Dimitri Hadzi (1921 – 2006) is among the most distinguished modernist sculptors, creator of works in bronze and stone that are powerfully abstract and expressionist in character. His contribution to the international language of sculpture continues to influence and inspire through permanent installations and collections, and exhibitions worldwide.
Born to Greek-American immigrant parents in New York City, he had a talent for drawing at an early age and won a prize for his young ability. But, it wasn't until after serving in the Air-force in the South Pacific during WWII that he turned his sights fully to painting and sculpture, going on to study both at Cooper Union. Eventually, he would become a mainstay of the Cambridge, MA art community. He was a Guggenheim Fellow (1957), the winner of the Venice Biennale Award (1962), and the Rome Prize (1974).
His most notable sculptures are: Copley Place Waterfall (Boston, MA), Owen Glass Co. (Toledo, OH), as well as Thermopolis, adjacent to Boston’s City Hall Plaza, and the former Omphalos in Harvard Square (Cambridge, MA).

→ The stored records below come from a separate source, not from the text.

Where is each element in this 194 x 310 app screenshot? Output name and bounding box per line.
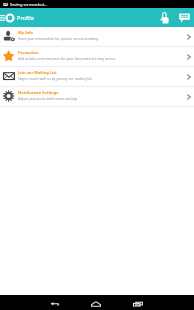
button[interactable]: Navigation menu [0, 8, 5, 27]
staticText: Notification Settings [18, 90, 59, 95]
button[interactable]: Back [35, 295, 75, 310]
staticText: Saving screenshot... [10, 2, 48, 7]
staticText: Store your information for quicker servi… [18, 36, 99, 41]
staticText: Join our Mailing List [18, 70, 57, 75]
button[interactable]: Chat [174, 8, 194, 27]
staticText: My Info [18, 30, 33, 35]
button[interactable]: Home [75, 295, 117, 310]
staticText: Add articles and resources for your favo… [18, 56, 116, 61]
staticText: Favourites [18, 50, 39, 55]
button[interactable]: Tap to call [154, 8, 174, 27]
button[interactable]: Recent apps [117, 295, 159, 310]
button[interactable]: Join our Mailing List [0, 67, 194, 86]
button[interactable]: Favourites [0, 47, 194, 66]
button[interactable]: My Info [0, 27, 194, 46]
staticText: Adjust your push notification settings [18, 96, 78, 101]
staticText: Profile [17, 14, 34, 22]
button[interactable]: Notification Settings [0, 87, 194, 106]
staticText: Stay in touch with us by joining our mai… [18, 76, 93, 81]
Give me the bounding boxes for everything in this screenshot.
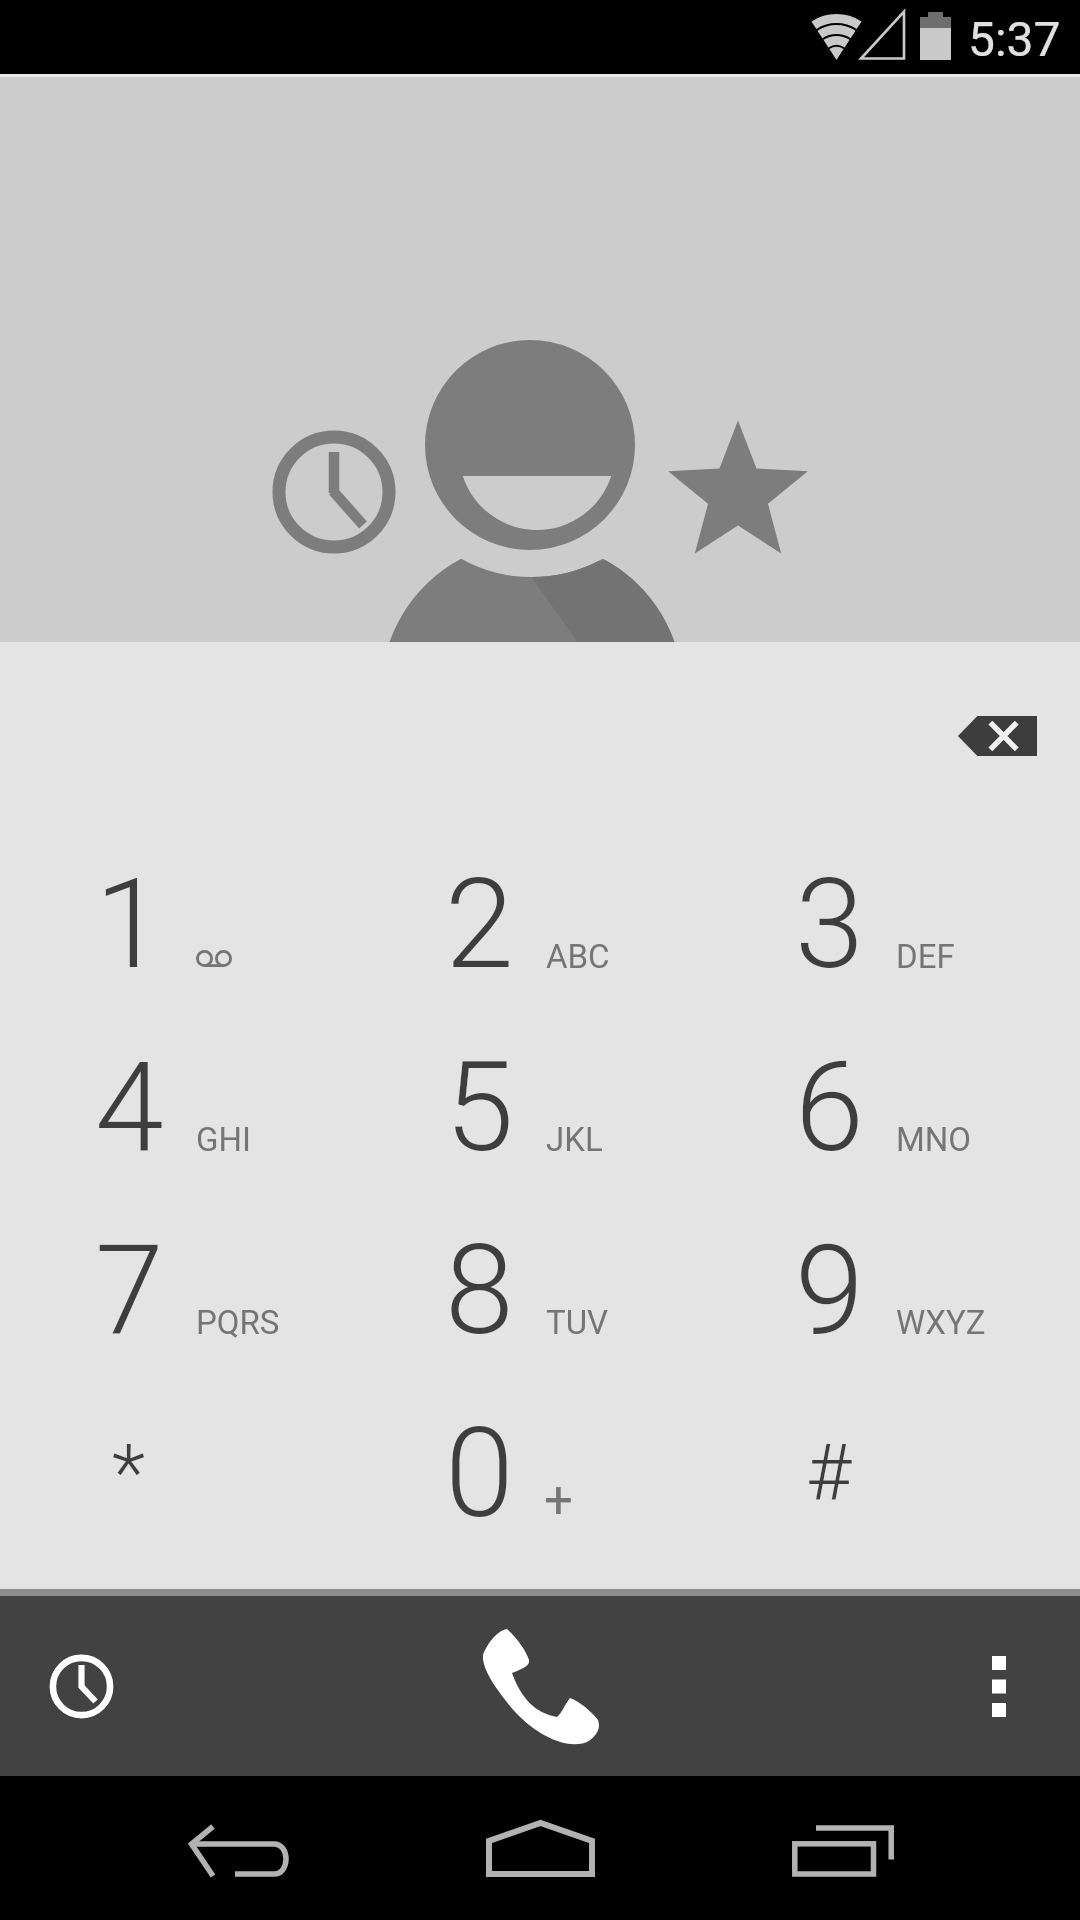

Hadzi is included in the permanent collections of the Museum of Modern Art; National Gallery of Art; Whitney Museum of American Art; Museum of Fine Art, Boston; Hirshhorn Museum and Sculpture Garden; The Phillips Collection and the Guggenheim Museum.
Additionally, Hadzi was also a prolific painter, and printmaker. He also taught at Harvard University for over a decade. Famously, David Hockney attended one of Hadzi’s classes at the Carpenter Center at Harvard, where Hadzi served as director. The two of them spent time together painting and discussing techniques. Hockney gifted Hadzi one of his paintings.
He worked alongside his good friend, Nobel Prize winning Irish poet, Seamus Heaney at Harvard, and he sketched while Heaney worked and read his poetry in Hadzi’s studio in Cambridge. Several of Hadzi’s etchings are featured in published collections of Heaney’s work. Hadzi often spoke of Heaney, saying much of his work was inspired by his poetry. Their friendship lasted until their respective deaths.
Three Generations, ca. 1998
As the name suggests, Three Generations, consists of five ceramic pieces representing grandparents, parents, and child. In his later years, Hadzi began to embrace the ceramic medium due to the physically demanding nature of his large-scale sculptures. He also became more reflective on the subjects of life, legacy, and family.
Here he uses bold, yet elegant, almost-chess like pieces to represent the hierarchy of family. Each one has its own identity, defined by strong and distinct circular and triangle shapes. The contrast between colors of blue, orange, and brown express not only masculine and feminine energy, but also the interplay of lineage, which culminates in the soft brown of the small child piece.
Safe Haven, 1998
Hadzi began this painting in 1996. It's done in oil paint, and like his other work, has an abstract theme that invokes an unknown subconscious full of color. At same time, this piece has shapes and hues that feel familiar. Upon its completion in 1998, Hadzi said, “I feel safe that it’s a good painting. I feel satisfied with the end result.”
Written by Jeannine Falino:
Dimitri Hadzi (1921-2006) didn’t plan to make ceramics in his eighties. By that time he had already achieved international recognition as a sculptor, working in bronze and stone in an abstracted, expressionistic style centered upon ancient Greek historical and mythological subjects.
Born in Brooklyn to an immigrant Greek family, Hadzi served in World War II, later attended Cooper Union, and emerged as a sculptor in the postwar era. He spent over two decades in Europe, living primarily in Rome, and traveling to Greece, Turkey and Egypt, while building a reputation with exhibitions at the Guggenheim, Massachusetts Institute of Technology, and the United States Pavilion of the 1964 New York World’s Fair. His sculptures reside in major private and public collections, including the Museum of Modern Art, Whitney Museum, and Lincoln Center; selected public commissions are located in Harvard Square, Stanford University, and Saint Paul’s Church in Rome. He was invited to teach sculpture at Harvard in 1975, where he stayed until his retirement in 1989.
Hadzi first experimented with ceramics in 1952 when he attended the Museo Artistico e Industriale in Rome to study ceramics, metalwork, jewelrymaking, and bronze casting; two years later, he won third prize in the Deruta International Ceramics Competition in Perugia, Italy. In 1957 he was commissioned by the Rosenthal Porcelain Company to produce porcelain reliefs in a series that included designs by such luminaries as Henri Moore and Lucio Fontana.
Hadzi did not return to clay until fifty years later, when a chance visit to the Truro Center for the Arts at Castle Hill brought him into contact with potter Chris Parris, then teaching at the center. Intrigued by the possibility of exploring the medium once again, he hired Parris to become his studio assistant, and the two set about installing a kiln in his Cambridge studio.